PROMPT. Extract every entry word for word. Skip the pictures.

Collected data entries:
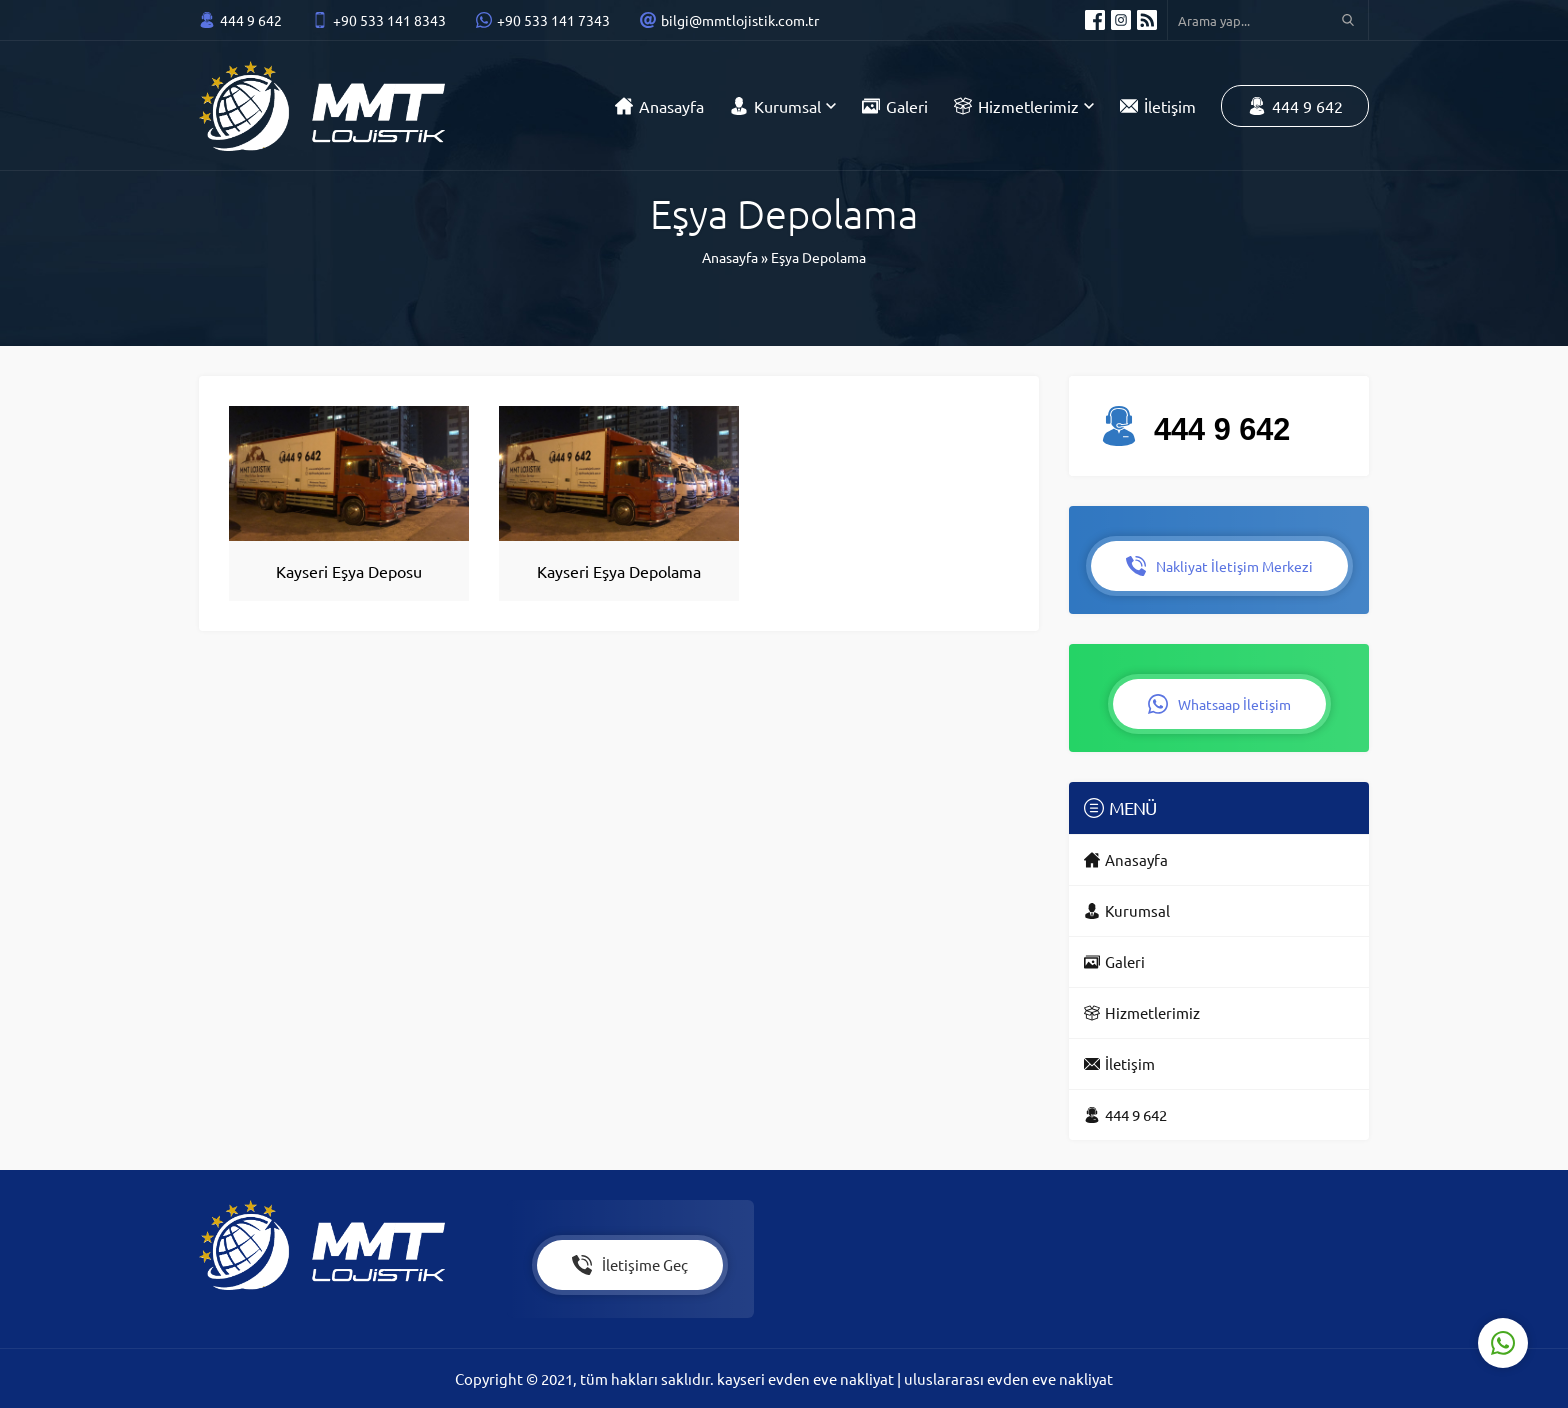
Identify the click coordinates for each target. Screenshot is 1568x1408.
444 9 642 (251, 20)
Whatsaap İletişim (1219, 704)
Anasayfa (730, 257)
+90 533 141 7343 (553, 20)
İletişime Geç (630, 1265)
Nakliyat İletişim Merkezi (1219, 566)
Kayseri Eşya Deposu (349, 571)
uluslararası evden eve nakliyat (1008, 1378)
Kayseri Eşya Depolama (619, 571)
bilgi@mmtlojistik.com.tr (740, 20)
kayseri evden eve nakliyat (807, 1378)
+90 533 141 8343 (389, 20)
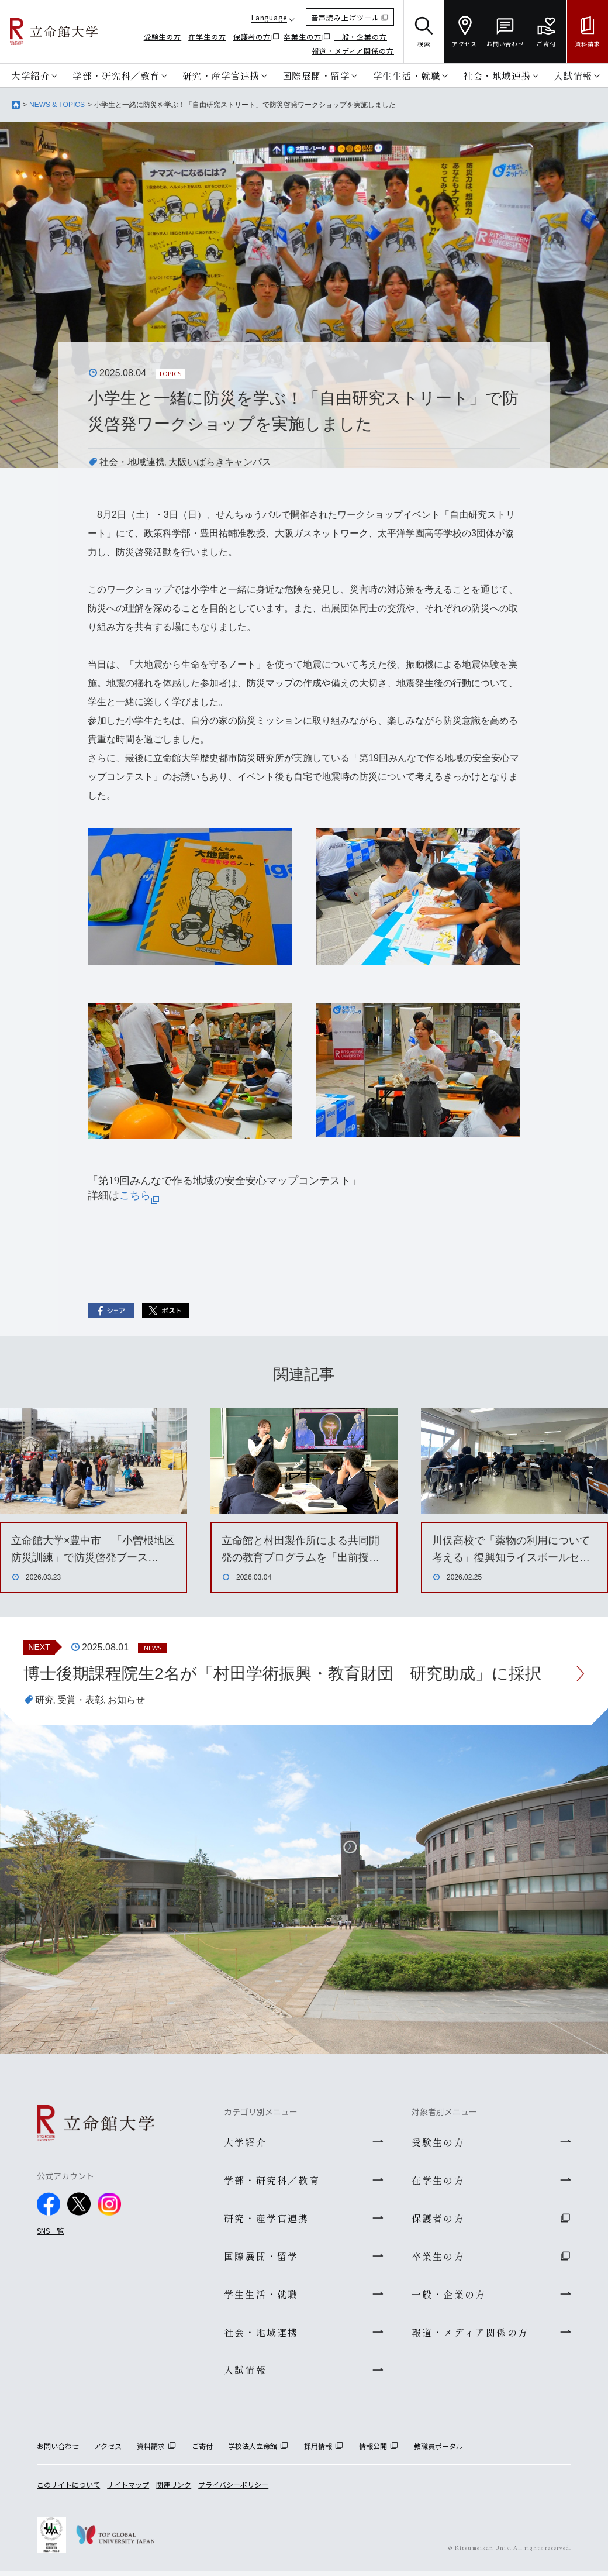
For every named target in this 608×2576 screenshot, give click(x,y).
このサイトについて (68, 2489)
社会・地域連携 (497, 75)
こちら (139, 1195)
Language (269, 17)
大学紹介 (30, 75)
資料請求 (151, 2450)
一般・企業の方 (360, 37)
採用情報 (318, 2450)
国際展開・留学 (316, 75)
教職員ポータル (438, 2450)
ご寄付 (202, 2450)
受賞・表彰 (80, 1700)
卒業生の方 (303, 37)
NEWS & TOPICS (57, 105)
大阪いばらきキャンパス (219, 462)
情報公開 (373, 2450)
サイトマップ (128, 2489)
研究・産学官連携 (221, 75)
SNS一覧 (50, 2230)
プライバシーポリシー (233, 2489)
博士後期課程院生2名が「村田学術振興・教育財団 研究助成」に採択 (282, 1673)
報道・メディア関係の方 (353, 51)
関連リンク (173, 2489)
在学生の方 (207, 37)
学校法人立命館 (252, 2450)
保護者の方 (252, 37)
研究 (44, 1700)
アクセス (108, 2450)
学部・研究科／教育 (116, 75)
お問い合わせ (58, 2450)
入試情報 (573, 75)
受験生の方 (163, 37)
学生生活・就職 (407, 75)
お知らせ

RESPONSE BELOW.
Identify the click coordinates for each target. Screenshot is 1568x1408.
444 9 642 (251, 20)
Whatsaap İletişim (1219, 704)
Anasayfa (730, 257)
+90 533 141 7343 (553, 20)
İletişime Geç (630, 1265)
Nakliyat İletişim Merkezi (1219, 566)
Kayseri Eşya Deposu (349, 571)
uluslararası evden eve nakliyat (1008, 1378)
Kayseri Eşya Depolama (619, 571)
bilgi@mmtlojistik.com.tr (740, 20)
kayseri evden eve nakliyat (807, 1378)
+90 533 141 8343 (389, 20)
For every named target in this 608×2576 screenshot, give click(x,y).
このサイトについて (68, 2489)
社会・地域連携 (497, 75)
こちら (139, 1195)
Language (269, 17)
大学紹介 (30, 75)
資料請求 (151, 2450)
一般・企業の方 (360, 37)
採用情報 (318, 2450)
国際展開・留学 (316, 75)
教職員ポータル (438, 2450)
ご寄付 (202, 2450)
受賞・表彰 (80, 1700)
卒業生の方 (303, 37)
NEWS & TOPICS (57, 105)
大阪いばらきキャンパス (219, 462)
情報公開 (373, 2450)
サイトマップ (128, 2489)
研究・産学官連携 (221, 75)
SNS一覧 (50, 2230)
プライバシーポリシー (233, 2489)
博士後期課程院生2名が「村田学術振興・教育財団 研究助成」に採択 (282, 1673)
報道・メディア関係の方 (353, 51)
関連リンク (173, 2489)
在学生の方 (207, 37)
学校法人立命館 (252, 2450)
保護者の方 (252, 37)
研究 (44, 1700)
アクセス (108, 2450)
学部・研究科／教育 (116, 75)
お問い合わせ (58, 2450)
入試情報 (573, 75)
受験生の方 (163, 37)
学生生活・就職 (407, 75)
お知らせ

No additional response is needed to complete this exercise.